+++ Dataset extract +++

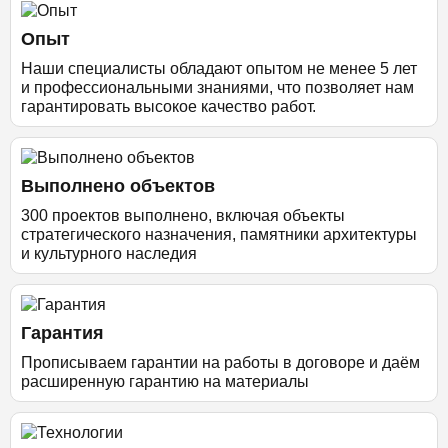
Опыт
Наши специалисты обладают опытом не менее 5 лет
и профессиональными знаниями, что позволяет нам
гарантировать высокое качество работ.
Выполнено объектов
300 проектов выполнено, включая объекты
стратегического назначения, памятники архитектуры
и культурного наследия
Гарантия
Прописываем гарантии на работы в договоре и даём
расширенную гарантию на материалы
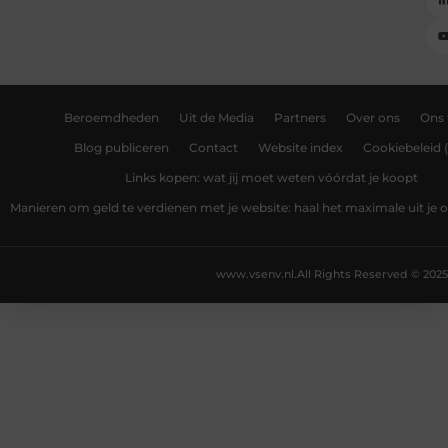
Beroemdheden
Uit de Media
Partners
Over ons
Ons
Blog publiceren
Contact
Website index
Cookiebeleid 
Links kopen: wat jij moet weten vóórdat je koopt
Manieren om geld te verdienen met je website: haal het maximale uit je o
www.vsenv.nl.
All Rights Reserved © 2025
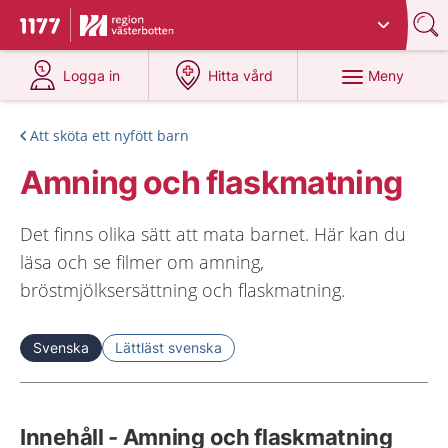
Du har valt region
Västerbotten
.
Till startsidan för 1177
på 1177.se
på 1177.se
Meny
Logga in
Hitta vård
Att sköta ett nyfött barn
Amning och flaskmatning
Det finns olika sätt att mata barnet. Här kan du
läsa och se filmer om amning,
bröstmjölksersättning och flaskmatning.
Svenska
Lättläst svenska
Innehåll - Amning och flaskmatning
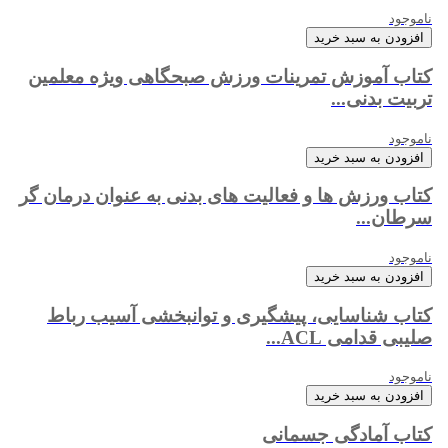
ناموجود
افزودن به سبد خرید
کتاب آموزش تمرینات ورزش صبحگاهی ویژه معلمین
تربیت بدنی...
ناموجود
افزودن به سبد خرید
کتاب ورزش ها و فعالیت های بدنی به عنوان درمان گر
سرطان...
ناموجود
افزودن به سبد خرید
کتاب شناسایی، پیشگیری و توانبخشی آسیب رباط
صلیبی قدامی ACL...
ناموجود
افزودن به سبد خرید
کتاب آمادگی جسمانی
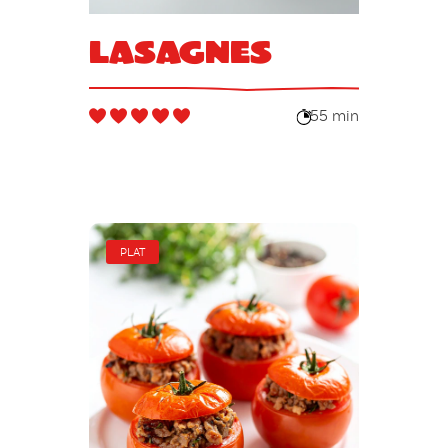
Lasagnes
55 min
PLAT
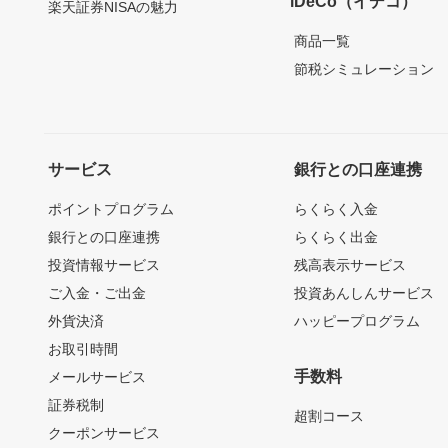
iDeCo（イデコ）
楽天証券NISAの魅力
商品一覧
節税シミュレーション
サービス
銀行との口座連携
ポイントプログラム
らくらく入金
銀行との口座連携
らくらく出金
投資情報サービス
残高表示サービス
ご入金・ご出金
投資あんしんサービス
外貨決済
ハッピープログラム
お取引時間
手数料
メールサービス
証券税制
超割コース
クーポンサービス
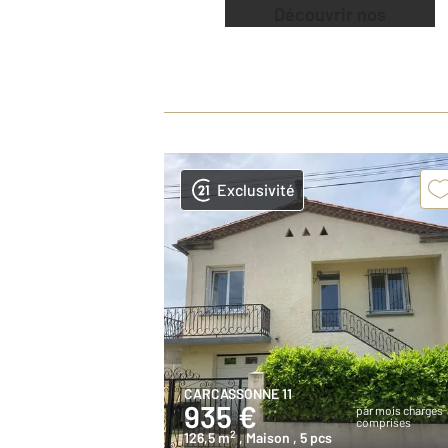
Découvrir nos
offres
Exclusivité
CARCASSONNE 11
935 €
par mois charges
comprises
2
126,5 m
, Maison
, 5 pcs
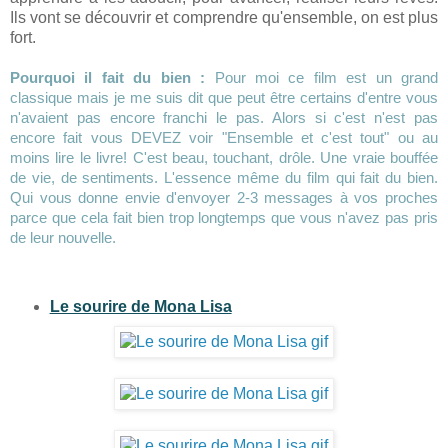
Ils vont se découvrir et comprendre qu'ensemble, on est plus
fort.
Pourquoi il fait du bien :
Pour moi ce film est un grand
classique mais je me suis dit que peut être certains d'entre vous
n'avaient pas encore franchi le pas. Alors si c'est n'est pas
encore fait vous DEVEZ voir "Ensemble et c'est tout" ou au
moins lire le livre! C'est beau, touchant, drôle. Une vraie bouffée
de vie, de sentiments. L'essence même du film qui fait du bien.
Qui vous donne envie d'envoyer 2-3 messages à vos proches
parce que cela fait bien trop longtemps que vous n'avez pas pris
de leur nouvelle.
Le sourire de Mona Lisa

+++
+++ Dataset extract +++

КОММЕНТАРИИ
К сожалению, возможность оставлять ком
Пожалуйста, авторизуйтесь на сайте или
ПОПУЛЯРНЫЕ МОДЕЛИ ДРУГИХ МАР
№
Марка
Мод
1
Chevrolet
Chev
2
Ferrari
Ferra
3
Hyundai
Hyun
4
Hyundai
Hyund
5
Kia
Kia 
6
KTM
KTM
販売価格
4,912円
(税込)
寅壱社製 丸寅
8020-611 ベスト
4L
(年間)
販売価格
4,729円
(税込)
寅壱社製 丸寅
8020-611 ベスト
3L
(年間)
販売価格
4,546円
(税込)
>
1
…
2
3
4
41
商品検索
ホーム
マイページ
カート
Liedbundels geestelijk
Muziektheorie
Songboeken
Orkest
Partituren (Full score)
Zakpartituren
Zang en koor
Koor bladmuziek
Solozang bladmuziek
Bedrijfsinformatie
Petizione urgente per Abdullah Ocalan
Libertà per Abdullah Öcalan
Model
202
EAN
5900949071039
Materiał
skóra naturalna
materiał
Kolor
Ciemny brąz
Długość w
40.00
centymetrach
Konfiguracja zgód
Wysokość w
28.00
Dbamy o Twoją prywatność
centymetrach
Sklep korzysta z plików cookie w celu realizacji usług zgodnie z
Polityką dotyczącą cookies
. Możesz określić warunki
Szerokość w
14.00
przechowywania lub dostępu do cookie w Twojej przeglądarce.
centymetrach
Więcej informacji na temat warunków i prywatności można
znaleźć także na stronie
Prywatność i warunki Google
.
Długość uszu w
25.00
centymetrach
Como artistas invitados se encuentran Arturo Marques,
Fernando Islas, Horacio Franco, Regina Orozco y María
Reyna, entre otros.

+++

* **What to do**: Collect each line of the entries that has the word "vous", copying it in full.

* **Output for this exercise**:
classique mais je me suis dit que peut être certains d'entre vous
encore fait vous DEVEZ voir "Ensemble et c'est tout" ou au
Qui vous donne envie d'envoyer 2-3 messages à vos proches
parce que cela fait bien trop longtemps que vous n'avez pas pris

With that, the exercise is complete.